OK, only one new paper, but of a beastie sure to send Bud & Lou scurrying 
animatedly for cover:

Xu, X., Tan, Q., Wang, J., Zhao, X., and Tan, L. 2007. A gigantic bird-like 
dinosaur from the Late Cretaceous of China. Nature 447:844-847. doi: 


ABSTRACT: An evolutionary trend of decreasing size is present along the line to 
birds in coelurosaurian theropod evolution, but size increases are seen in many 
coelurosaurian subgroups, in which large forms are less bird-like. Here we 
report on a new non-avian dinosaur, Gigantoraptor erlianensis, gen. et sp. 
nov., from the Late Cretaceous Iren Dabasu Formation of Nei Mongol, China. 
Although it has a body mass of about 1,400 kg, a phylogenetic analysis 
positions this new taxon within the Oviraptorosauria, a group of small, 
feathered theropods rarely exceeding 40 kg in body mass. A histological 
analysis suggests that Gigantoraptor gained this size by a growth rate 
considerably faster than large North American tyrannosaurs such as 
Albertosaurus and Gorgosaurus. Gigantoraptor possesses several salient features 
previously unknown in any other dinosaur and its hind limb bone scaling and 
proportions are significantly different from those of other coelurosaurs, thus 
increasing the
 morphological diversity among dinosaurs.
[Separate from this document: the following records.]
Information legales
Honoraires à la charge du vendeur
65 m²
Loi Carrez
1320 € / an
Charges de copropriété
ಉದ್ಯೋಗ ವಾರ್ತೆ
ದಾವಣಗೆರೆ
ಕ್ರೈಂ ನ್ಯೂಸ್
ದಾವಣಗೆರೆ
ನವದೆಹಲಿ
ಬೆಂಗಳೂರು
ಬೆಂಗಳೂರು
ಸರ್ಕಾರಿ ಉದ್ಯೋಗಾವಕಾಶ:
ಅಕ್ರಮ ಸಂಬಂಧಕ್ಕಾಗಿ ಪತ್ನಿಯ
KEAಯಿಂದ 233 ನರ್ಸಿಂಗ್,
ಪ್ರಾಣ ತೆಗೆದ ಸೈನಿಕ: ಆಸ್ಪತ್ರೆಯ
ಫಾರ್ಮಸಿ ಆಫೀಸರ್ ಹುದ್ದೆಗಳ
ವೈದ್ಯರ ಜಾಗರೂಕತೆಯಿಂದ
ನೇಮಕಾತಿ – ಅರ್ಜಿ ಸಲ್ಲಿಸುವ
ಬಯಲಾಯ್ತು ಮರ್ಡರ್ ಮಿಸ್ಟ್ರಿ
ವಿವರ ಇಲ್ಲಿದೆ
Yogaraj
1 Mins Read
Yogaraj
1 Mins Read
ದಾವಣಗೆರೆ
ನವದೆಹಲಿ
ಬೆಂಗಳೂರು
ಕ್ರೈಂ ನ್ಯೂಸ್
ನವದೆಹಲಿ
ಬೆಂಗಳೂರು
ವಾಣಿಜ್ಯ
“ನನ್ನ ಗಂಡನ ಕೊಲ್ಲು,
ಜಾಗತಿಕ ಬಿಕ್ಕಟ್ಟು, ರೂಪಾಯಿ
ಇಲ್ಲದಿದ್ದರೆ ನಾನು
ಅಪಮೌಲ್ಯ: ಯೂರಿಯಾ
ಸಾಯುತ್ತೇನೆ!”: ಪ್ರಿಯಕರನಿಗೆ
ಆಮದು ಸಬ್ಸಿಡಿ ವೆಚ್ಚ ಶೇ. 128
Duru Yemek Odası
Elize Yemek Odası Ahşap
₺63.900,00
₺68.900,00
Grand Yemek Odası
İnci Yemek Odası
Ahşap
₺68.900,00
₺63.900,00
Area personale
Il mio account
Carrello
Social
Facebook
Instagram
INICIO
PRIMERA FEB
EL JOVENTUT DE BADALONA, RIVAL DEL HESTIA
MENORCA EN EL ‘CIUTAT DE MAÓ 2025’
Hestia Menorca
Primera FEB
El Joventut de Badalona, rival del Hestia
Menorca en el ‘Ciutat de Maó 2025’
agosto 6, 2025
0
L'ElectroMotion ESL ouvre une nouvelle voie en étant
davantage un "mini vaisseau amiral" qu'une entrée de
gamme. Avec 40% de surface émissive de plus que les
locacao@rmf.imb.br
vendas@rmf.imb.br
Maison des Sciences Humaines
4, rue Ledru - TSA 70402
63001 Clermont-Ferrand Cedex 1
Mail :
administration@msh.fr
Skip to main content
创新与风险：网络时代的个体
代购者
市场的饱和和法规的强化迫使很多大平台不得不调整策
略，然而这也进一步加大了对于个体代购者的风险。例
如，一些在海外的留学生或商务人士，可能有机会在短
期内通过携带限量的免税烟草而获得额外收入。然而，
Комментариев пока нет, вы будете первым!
Most significantly, the gigantic 
Gigantoraptor shows many bird-like features absent in its smaller 
oviraptorosaurian relatives, unlike the evolutionary trend seen in many other 
coelurosaurian subgroups.

Jerry D. Harris
Director of Paleontology
Dixie State College
Science Building
225 South 700 East
St. George, UT  84770   USA
Phone: (435) 652-7758
Fax: (435) 656-4022
E-mail: jharris@dixie.edu <mailto:jharris@dixie.edu> 
 and     dinogami@gmail.com <mailto:dinogami@gmail.com> 
http://cactus.dixie.edu/jharris/ <http://cactus.dixie.edu/jharris/> 
"Trying to estimate the divergence times
of fungal, algal or prokaryotic groups on
the basis of a partial reptilian fossil and
protein sequences from mice and
humans is like trying to decipher
Demotic Egyptian with the help of an
odometer and the Oxford English
               -- D. Graur & W. Martin
                    (_Trends in Genetics_
                    20[2], 2004)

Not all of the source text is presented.